2024-01-12 01:56:14

by Ira Weiny

[permalink] [raw]
Subject: [PATCH] cxl/pci: Skip irq features if MSI/MSI-X are not supported

CXL 3.1 Section 3.1.1 states:

"A Function on a CXL device must not generate INTx messages if
that Function participates in CXL.cache protocol or CXL.mem
protocols."

The generic CXL memory driver only supports devices which use the
CXL.mem protocol. The current driver attempts to allocate MSI/MSI-X
vectors in anticipation of their need for mailbox interrupts or event
processing. However, the above requirement does not require a device to
support interrupts, only that they use MSI/MSI-X. For example, a device
may disable mailbox interrupts and be configured for firmware first
event processing and function well with the driver.

Rather than fail device probe if interrupts are not supported; flag that
irqs are not enabled and avoid features which require interrupts.
Emit messages appropriate for the situation to aid in debugging should
device behavior be unexpected due to a failure to allocate vectors.

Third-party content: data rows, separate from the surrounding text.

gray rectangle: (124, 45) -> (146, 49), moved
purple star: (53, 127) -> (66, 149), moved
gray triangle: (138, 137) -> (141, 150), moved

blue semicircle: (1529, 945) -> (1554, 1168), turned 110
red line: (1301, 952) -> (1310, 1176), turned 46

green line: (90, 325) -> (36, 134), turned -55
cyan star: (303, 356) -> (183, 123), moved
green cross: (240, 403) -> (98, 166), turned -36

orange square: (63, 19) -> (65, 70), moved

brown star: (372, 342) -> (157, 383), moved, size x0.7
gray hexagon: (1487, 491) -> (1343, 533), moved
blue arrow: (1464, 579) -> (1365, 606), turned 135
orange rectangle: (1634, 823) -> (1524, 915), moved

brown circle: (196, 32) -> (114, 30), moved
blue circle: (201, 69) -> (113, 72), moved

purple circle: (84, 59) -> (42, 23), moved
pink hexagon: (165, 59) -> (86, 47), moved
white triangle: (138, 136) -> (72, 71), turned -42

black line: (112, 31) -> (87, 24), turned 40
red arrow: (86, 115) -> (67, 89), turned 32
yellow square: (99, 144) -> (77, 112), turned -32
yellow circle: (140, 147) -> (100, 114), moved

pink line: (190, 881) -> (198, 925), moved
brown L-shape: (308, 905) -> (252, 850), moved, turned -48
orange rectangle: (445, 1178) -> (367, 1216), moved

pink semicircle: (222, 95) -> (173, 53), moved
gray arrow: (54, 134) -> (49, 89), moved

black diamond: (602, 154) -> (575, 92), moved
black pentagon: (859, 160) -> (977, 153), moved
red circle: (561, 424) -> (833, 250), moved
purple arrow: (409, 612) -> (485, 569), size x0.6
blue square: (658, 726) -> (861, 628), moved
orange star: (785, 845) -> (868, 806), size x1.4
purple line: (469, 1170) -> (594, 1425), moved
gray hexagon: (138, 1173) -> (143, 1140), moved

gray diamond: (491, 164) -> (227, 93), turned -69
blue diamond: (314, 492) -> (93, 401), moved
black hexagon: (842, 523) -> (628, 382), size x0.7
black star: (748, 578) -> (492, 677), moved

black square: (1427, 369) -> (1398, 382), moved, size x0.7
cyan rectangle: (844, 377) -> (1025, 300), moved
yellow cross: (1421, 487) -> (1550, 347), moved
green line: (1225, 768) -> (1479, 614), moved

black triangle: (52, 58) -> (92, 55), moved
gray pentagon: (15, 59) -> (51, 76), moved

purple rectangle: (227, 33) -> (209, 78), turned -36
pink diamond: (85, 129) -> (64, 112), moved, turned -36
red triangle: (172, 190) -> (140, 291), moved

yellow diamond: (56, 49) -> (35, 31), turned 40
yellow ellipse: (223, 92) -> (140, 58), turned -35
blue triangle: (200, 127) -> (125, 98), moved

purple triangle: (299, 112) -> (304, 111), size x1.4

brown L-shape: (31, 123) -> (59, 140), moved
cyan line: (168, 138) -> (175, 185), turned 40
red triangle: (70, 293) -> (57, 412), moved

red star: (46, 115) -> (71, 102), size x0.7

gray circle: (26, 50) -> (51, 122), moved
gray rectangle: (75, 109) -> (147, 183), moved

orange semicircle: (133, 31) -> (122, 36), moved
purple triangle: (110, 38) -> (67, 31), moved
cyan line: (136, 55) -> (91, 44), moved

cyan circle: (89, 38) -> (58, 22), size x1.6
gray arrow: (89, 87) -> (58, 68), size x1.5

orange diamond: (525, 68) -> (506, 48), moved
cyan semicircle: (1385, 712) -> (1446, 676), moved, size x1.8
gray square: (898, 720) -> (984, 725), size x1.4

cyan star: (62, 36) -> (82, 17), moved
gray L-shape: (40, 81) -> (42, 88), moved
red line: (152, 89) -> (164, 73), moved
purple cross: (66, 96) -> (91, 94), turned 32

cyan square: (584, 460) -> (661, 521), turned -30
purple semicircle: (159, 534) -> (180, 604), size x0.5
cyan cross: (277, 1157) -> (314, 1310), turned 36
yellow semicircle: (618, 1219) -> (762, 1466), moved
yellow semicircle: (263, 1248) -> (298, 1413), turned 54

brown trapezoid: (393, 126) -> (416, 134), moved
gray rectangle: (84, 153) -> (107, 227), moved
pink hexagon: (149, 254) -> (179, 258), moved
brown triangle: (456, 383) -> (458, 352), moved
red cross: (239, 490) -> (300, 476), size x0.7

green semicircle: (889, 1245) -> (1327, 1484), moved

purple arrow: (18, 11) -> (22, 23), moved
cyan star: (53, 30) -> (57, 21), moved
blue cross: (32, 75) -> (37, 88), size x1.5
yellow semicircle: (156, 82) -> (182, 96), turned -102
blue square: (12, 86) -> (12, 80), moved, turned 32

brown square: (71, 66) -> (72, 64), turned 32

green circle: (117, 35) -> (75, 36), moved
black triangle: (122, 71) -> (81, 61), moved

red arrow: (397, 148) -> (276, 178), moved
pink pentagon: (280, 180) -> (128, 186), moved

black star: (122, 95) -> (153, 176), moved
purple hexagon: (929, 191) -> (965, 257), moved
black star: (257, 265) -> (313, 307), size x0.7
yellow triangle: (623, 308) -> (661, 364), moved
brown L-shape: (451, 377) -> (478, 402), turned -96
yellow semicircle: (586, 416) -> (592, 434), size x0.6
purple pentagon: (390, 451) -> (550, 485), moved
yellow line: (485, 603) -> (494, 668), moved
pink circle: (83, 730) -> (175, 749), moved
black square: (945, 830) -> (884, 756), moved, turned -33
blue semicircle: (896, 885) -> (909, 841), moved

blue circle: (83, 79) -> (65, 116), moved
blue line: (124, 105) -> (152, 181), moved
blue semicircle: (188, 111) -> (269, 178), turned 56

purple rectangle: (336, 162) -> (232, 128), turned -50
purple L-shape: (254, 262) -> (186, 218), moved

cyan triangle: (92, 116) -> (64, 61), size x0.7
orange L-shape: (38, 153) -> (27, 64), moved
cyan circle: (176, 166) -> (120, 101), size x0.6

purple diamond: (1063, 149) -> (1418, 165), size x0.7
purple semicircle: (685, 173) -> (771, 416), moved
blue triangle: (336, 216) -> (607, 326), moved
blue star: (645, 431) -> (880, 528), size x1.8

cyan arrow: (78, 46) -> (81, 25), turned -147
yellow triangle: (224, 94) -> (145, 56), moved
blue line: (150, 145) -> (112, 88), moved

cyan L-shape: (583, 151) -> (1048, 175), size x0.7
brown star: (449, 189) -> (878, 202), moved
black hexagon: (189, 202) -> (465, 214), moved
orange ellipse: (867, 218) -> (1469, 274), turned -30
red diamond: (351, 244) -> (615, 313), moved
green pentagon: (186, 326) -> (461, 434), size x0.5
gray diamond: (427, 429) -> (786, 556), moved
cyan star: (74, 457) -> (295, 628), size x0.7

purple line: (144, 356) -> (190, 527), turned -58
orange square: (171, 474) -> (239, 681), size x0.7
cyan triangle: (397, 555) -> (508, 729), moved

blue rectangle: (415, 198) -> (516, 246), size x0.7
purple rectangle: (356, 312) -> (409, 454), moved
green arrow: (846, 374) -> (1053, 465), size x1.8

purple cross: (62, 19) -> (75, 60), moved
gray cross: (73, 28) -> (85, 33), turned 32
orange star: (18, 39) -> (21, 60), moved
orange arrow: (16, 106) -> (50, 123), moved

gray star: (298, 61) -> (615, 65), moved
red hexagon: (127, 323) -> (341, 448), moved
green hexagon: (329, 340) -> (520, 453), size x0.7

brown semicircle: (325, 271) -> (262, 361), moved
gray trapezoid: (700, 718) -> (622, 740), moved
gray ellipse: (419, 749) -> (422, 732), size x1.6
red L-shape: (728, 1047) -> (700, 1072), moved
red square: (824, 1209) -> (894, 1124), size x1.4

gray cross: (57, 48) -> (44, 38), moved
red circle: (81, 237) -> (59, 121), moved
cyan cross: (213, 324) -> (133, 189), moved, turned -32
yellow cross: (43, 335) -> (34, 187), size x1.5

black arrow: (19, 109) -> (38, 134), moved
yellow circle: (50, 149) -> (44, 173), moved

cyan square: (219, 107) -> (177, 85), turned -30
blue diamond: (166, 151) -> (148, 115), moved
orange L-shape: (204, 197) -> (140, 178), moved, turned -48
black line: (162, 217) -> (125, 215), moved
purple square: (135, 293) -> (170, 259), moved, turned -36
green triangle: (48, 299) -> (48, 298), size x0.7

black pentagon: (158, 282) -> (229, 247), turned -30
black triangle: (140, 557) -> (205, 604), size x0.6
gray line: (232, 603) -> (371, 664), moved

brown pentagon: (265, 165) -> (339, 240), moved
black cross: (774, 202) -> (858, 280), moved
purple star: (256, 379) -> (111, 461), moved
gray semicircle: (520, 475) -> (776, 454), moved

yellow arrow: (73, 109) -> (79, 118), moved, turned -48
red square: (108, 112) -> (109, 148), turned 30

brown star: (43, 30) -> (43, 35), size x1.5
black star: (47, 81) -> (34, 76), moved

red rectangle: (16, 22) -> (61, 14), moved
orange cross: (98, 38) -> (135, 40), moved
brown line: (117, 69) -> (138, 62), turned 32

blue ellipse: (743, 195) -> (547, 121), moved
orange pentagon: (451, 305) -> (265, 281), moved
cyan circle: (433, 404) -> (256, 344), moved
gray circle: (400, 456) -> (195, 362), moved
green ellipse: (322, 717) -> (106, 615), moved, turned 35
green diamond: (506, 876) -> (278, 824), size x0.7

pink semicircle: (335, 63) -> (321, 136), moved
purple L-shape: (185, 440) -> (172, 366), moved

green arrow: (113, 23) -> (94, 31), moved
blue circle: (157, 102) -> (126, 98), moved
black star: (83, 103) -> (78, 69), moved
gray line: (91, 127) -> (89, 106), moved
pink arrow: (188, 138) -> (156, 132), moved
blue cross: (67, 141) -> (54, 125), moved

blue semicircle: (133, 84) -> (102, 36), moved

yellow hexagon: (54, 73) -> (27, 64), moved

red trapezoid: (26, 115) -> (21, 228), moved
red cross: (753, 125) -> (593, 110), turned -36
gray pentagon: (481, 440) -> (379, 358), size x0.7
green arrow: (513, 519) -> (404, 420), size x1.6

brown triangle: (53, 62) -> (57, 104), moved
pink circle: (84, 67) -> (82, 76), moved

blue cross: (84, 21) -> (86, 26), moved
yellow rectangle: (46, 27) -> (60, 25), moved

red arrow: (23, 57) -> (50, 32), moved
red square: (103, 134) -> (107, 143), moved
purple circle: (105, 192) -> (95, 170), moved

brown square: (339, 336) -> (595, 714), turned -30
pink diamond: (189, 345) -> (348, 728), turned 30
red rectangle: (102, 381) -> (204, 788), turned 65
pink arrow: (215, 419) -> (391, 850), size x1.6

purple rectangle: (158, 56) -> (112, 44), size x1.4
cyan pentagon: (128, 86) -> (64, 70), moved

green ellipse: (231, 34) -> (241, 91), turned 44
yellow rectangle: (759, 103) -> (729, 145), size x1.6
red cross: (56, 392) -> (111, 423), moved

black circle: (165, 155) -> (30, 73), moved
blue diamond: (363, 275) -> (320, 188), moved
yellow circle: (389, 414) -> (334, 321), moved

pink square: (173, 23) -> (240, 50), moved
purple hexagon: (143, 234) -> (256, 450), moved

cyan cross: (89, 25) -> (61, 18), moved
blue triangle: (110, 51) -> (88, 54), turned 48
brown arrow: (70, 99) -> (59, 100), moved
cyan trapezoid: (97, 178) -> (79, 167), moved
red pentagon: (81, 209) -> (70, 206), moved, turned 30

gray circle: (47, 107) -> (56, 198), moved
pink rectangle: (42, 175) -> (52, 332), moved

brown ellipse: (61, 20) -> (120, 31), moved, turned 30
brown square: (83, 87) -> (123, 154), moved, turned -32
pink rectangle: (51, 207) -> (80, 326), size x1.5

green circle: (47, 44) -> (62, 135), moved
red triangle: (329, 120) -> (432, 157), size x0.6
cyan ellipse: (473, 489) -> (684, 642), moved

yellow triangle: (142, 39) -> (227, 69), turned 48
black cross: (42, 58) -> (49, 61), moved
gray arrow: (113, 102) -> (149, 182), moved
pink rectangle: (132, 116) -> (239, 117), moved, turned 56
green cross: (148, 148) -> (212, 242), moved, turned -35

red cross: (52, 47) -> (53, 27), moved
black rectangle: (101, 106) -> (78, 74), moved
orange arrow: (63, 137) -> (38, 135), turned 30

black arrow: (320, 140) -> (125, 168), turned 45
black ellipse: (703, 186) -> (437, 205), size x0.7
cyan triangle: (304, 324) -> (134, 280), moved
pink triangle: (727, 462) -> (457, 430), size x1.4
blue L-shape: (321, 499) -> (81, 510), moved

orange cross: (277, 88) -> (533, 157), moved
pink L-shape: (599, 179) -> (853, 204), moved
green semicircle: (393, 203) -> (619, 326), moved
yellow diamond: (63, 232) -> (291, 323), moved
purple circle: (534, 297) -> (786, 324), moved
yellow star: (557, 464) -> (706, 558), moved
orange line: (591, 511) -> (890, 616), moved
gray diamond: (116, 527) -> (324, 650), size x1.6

Note that it is possible for a device to have host based event
processing through polling. However, the driver does not support
polling and it is not anticipated to be required. Leave that case to
the future if such a device comes along.

Signed-off-by: Ira Weiny <[email protected]>
---
Changes in v1:
- [djbw: remove persistent irq boolean]
- [djbw: Simplify error messages]
- [Alison: spell check]
- [iweiny: test]
- Link to RFC: https://lore.kernel.org/r/[email protected]
---
drivers/cxl/pci.c | 29 +++++++++++++++++++----------
1 file changed, 19 insertions(+), 10 deletions(-)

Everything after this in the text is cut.